## WHAT YOU ARE ASKED TO DO
What you should write out is every line from the one containing "Çantası 1159" to the end of the data, exactly and with nothing else.
* * *
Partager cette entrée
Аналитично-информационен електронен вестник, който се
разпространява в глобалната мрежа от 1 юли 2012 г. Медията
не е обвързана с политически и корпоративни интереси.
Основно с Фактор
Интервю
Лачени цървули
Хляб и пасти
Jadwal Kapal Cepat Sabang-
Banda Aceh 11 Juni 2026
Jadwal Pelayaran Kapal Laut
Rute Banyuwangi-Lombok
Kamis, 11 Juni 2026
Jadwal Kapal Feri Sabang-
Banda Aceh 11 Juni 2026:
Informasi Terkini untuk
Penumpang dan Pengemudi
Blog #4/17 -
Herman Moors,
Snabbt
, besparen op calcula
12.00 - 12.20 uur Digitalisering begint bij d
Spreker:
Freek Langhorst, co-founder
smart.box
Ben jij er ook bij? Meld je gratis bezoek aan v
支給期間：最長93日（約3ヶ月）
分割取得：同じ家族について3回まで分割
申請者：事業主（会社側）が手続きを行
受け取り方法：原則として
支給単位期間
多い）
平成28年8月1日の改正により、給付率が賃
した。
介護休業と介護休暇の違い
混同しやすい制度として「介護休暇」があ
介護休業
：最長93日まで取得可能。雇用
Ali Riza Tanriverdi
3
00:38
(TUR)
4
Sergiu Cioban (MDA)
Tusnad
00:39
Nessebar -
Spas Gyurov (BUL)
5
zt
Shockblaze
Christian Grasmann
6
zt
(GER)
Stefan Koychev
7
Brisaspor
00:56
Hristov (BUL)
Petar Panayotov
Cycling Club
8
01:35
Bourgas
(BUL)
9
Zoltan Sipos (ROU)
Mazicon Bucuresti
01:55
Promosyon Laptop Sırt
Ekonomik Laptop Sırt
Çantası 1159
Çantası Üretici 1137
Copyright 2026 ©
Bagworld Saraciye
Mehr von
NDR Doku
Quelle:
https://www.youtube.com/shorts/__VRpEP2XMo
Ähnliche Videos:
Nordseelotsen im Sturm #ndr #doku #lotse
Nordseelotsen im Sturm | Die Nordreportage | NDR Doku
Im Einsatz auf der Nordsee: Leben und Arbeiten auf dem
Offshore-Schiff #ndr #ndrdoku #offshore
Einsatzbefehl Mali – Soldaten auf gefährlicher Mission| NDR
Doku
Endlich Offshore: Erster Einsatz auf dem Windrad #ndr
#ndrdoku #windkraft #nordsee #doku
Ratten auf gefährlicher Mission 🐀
* * *
## OUTPUT OF THE EXERCISE
Çantası 1159
Çantası Üretici 1137
Copyright 2026 ©
Bagworld Saraciye
Mehr von
NDR Doku
Quelle:
https://www.youtube.com/shorts/__VRpEP2XMo
Ähnliche Videos:
Nordseelotsen im Sturm #ndr #doku #lotse
Nordseelotsen im Sturm | Die Nordreportage | NDR Doku
Im Einsatz auf der Nordsee: Leben und Arbeiten auf dem
Offshore-Schiff #ndr #ndrdoku #offshore
Einsatzbefehl Mali – Soldaten auf gefährlicher Mission| NDR
Doku
Endlich Offshore: Erster Einsatz auf dem Windrad #ndr
#ndrdoku #windkraft #nordsee #doku
Ratten auf gefährlicher Mission 🐀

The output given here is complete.